Dans la troisième partie de l’ouvrage relative aux abus de position dominante, Yong Hyeon Yang revient sur les interdictions per se et la règle de raison. Il propose avec conviction la mise en place d’une “règle de raison structurée” principalement dans le cadre du contentieux portant sur les accords de ventes liées. L’objectif étant, pour l’auteur, de ne plus recourir aux interdictions per se et d’embrasser une analyse approfondie et rigoureuse qui porte sur l’ensemble des effets des pratiques en cause. Celle-ci suppose de se fonder sur l’intégralité des données disponibles et les caractéristiques des marchés des produits concernés par les accords.
Moins originale, mais tout aussi pertinente, la quatrième partie de l’ouvrage revient sur les modifications des lignes directrices américaines de 2010 portant sur les concentrations horizontales. Les ambitions et objectifs de la réforme sont présentés et précisés, les auteurs insistent également sur la nécessité pour les autorités de concurrence de recourir plus largement aux études rétrospectives pour perfectionner leurs pratiques en la matière.
Enfin, dans la cinquième partie, sur les restrictions verticales, les différents auteurs insistent sur une qualification méthodologiquement fondée sur la théorie économique. Ils étudient ensuite avec soin les différents types de restrictions verticales en proposant des modèles théoriques facilement transposables à la pratique décisionnelle.
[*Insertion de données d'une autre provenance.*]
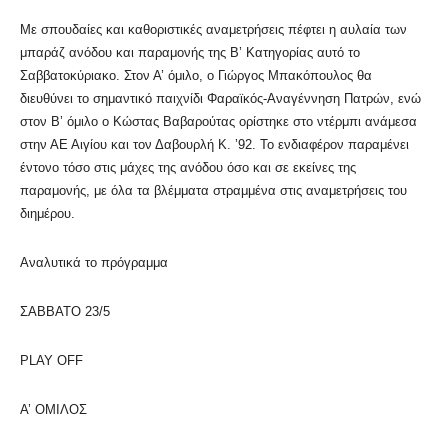
Με σπουδαίες και καθοριστικές αναμετρήσεις πέφτει η αυλαία των
μπαράζ ανόδου και παραμονής της Β’ Κατηγορίας αυτό το
Σαββατοκύριακο. Στον Α’ όμιλο, ο Γιώργος Μπακόπουλος θα
διευθύνει το σημαντικό παιχνίδι Φαραϊκός-Αναγέννηση Πατρών, ενώ
στον Β’ όμιλο ο Κώστας Βαβαρούτας ορίστηκε στο ντέρμπι ανάμεσα
στην ΑΕ Αιγίου και τον Δαβουρλή Κ. ’92. Το ενδιαφέρον παραμένει
έντονο τόσο στις μάχες της ανόδου όσο και σε εκείνες της
παραμονής, με όλα τα βλέμματα στραμμένα στις αναμετρήσεις του
διημέρου.
Αναλυτικά το πρόγραμμα
ΣΑΒΒΑΤΟ 23/5
PLAY OFF
A’ ΟΜΙΛΟΣ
Le dernier chapitre permet d’offrir un nouvel éclairage, toujours précieux, sur la problématique complexe des contrats d’achats de la grande distribution, dont les risques sur la concurrence, liés aux spécificités de tels contrats, sont encore insuffisamment étudiés et modélisés.
La richesse des contributions permet à cet ouvrage de préciser une nouvelle fois l’importance d’accroître les échanges entre le droit de la concurrence, les sciences économiques et les différentes autorités de la concurrence. La diversité des analyses offertes et des propositions devraient satisfaire l’ensemble des praticiens et des chercheurs en droit de la concurrence et en droit de la régulation.